Private label grocery items have become increasingly popular across many product categories, and the trend isn’t likely to diminish in the future, according to Bill Pecoriello, president of Stamford, Conn.-based Consumer Edge Research.

After surveying more than 2,500 households, Pecoriello rated 90 categories of grocery products based on the likelihood of consumers to continue to prefer the private label versions as the economy improves. Milk, cooking oil, bleach, paper napkins and spices were the most popular private label items. Peanut butter, cereal and bottled water were also at the top of the “high-risk” category for private label penetration, based on Pecoriello's research, which was cited in a CNBC.com report.

The study reinforced Pecoriello’s expectation that sales of store brands will continue to rise over time, and he added that economic downturns like the latest recession aren’t the primary factor driving the trend. Instead, increasingly value-conscious consumers are recognizing a good deal when they see one, and they’re happy with the quality of today's store-branded products.

“There are high levels of satisfaction when trading down to private labels from brand names. The performance is pretty good here,” Pecoriello said.

In addition, private label growth isn’t being driven by consumers who are struggling. According to a Nielsen study, households making more than $100,000 a year are the fastest-growing segment of the trend.

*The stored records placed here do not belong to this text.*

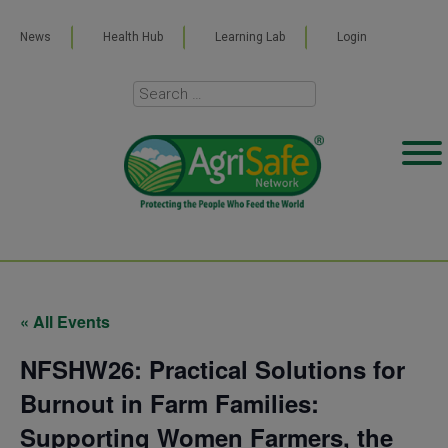
News
Health Hub
Learning Lab
Login
« All Events
NFSHW26: Practical Solutions for
Burnout in Farm Families:
Supporting Women Farmers, the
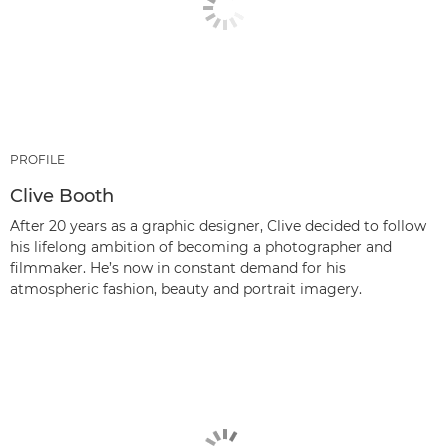
PROFILE
Clive Booth
After 20 years as a graphic designer, Clive decided to follow
his lifelong ambition of becoming a photographer and
filmmaker. He’s now in constant demand for his
atmospheric fashion, beauty and portrait imagery.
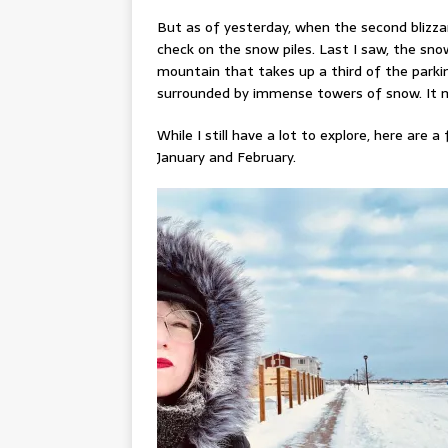
But as of yesterday, when the second blizz
check on the snow piles. Last I saw, the s
mountain that takes up a third of the parking 
surrounded by immense towers of snow. It ma
While I still have a lot to explore, here are
January and February.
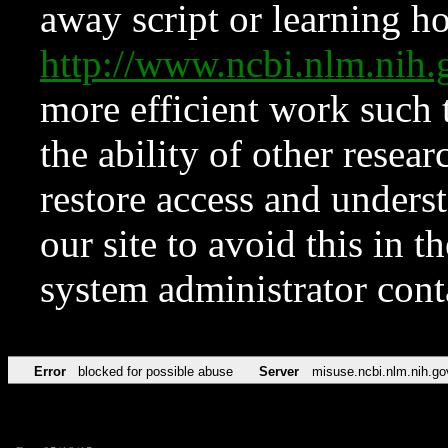
away script or learning how
http://www.ncbi.nlm.ni
more efficient work such 
the ability of other resear
restore access and underst
our site to avoid this in t
system administrator con
Error
blocked for possible abuse
Server
misuse.ncbi.nlm.nih.go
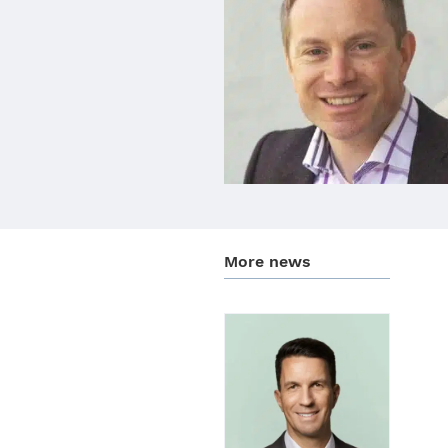
More news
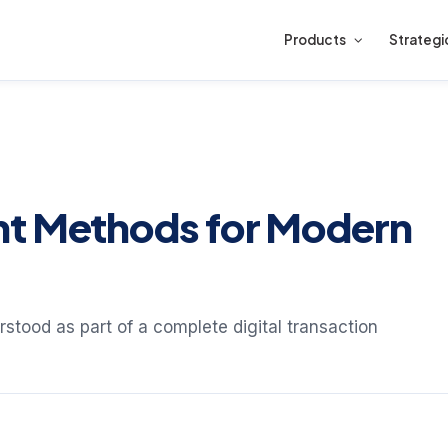
Products
Strategi
nt Methods for Modern
stood as part of a complete digital transaction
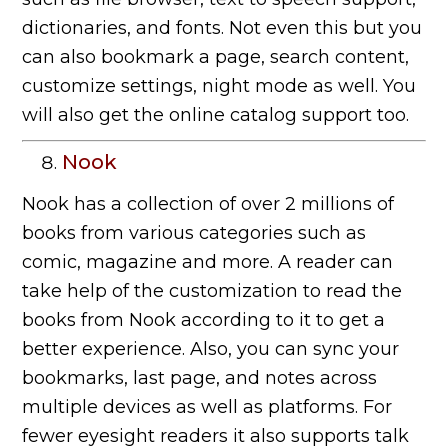
dictionaries, and fonts. Not even this but you
can also bookmark a page, search content,
customize settings, night mode as well. You
will also get the online catalog support too.
Nook
Nook has a collection of over 2 millions of
books from various categories such as
comic, magazine and more. A reader can
take help of the customization to read the
books from Nook according to it to get a
better experience. Also, you can sync your
bookmarks, last page, and notes across
multiple devices as well as platforms. For
fewer eyesight readers it also supports talk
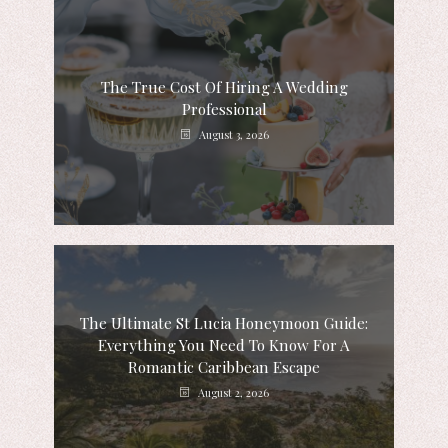
The True Cost Of Hiring A Wedding
Professional
August 3, 2026
The Ultimate St Lucia Honeymoon Guide:
Everything You Need To Know For A
Romantic Caribbean Escape
August 2, 2026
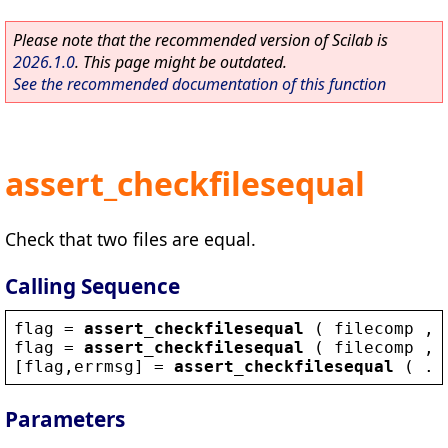
Please note that the recommended version of Scilab is
2026.1.0
. This page might be outdated.
See the recommended documentation of this function
assert_checkfilesequal
Check that two files are equal.
Calling Sequence
flag
 = 
assert_checkfilesequal
 ( 
filecomp
 , 
flag
 = 
assert_checkfilesequal
 ( 
filecomp
 , 
[
flag
,
errmsg
] = 
assert_checkfilesequal
 ( ..
Parameters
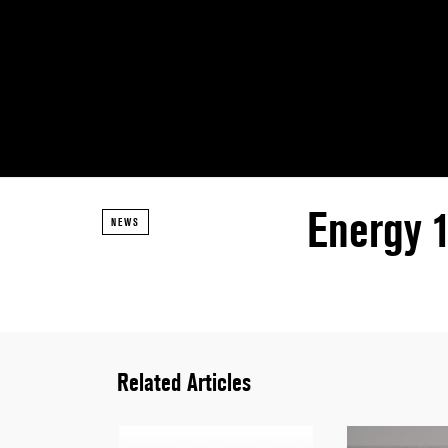
Energy 
NEWS
Related Articles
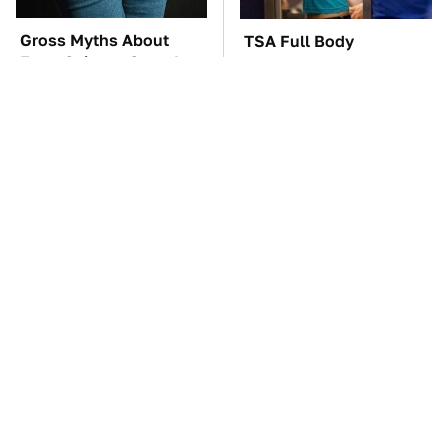
Gross Myths About
TSA Full Body
Farts Science Says Are
Scanners Reveal Way
Totally True
More Than You
Thought
The Oldest Cars You
Everyone Says These
Can Still Buy Brand
Are The Best Car
New
Speakers & We Agree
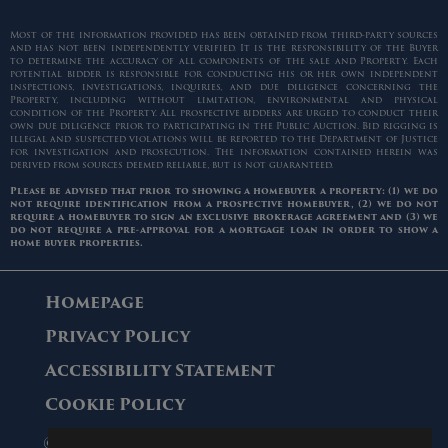
Most of the information provided has been obtained from third-party sources
and has not been independently verified. It is the responsibility of the Buyer
to determine the accuracy of all components of the sale and Property. Each
potential bidder is responsible for conducting his or her own independent
inspections, investigations, inquiries, and due diligence concerning the
Property, including without limitation, environmental and physical
condition of the Property. All prospective bidders are urged to conduct their
own due diligence prior to participating in the Public Auction. Bid rigging is
illegal and suspected violations will be reported to the Department of Justice
for investigation and prosecution. The information contained herein was
derived from sources deemed reliable, but is not guaranteed.
Please be advised that prior to showing a homebuyer a property: (1) we do
not require identification from a prospective homebuyer, (2) we do not
require a homebuyer to sign an exclusive brokerage agreement and (3) we
do not require a pre-approval for a mortgage loan in order to show a
home buyer properties.
Homepage
Privacy Policy
Accessibility Statement
Cookie Policy
© 2006 - 2026 Maltz Auctions. All Rights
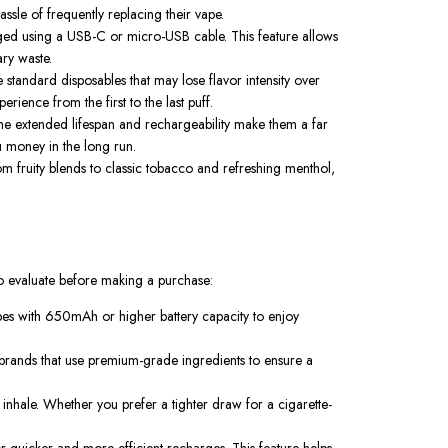
sle of frequently replacing their vape.
arged using a USB-C or micro-USB cable. This feature allows
ry waste.
 standard disposables that may lose flavor intensity over
rience from the first to the last puff.
e extended lifespan and rechargeability make them a far
 money in the long run.
m fruity blends to classic tobacco and refreshing menthol,
 to evaluate before making a purchase:
vapes with 650mAh or higher battery capacity to enjoy
r brands that use premium-grade ingredients to ensure a
r inhale. Whether you prefer a tighter draw for a cigarette-
 quicker and more efficient recharges. This feature helps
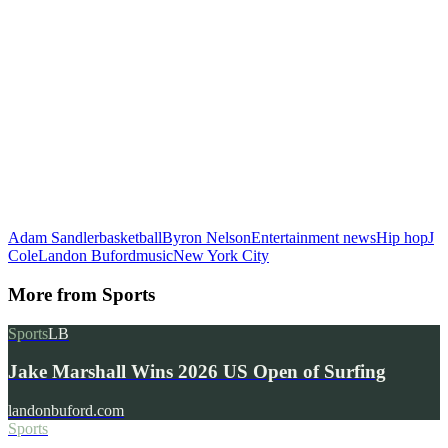
Adam Sandler
basketball
Byron Nelson
Entertainment news
Hip hop
J
Cole
Landon Buford
music
New York City
More from
Sports
Sports
LB
Jake Marshall Wins 2026 US Open of Surfing
landonbuford.com
Sports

Major retailers such as Walmart and Target have made big investments to revamp the packaging and presentation of their store brands. This has helped drive more consumers to private label products inside their stores, according to the report.

In most categories, consumers have been “pleasantly surprised” with the quality of the products, said David Browne, a senior analyst at Chicago-based Mintel International Group. “They have something for everybody at different price points, and they also offer natural and organic products,” he added.

Browne said there are still “huge opportunities” for growth in private label.

Since 2007, private label market share has risen 2.1 percent to capture 17.3 percent of the total market, measured in dollars, and by 1.9 percent to a 21.9 percent share of the market, in units, according to Schaumburg, Ill.-based market researcher Nielsen.

Brand names, however, still controlled 82.7 percent of the dollar market share in March, according to the Nielsen research, while holding 78.1 percent of the unit share.

“There’s some information that there’s a gradual move back to name brands and that the private-label growth is slightly diminishing,” Browne said. “Name brands are becoming much more aggressive and spending more on promotions and discounts.”

The key factor may be performance. Pecoriello’s survey showed consumers aren’t satisfied with store-brand trash bags, liquid cleaners, disposable razors and batteries. Other low-risk categories are energy drinks, tobacco, candy, and wine and spirits.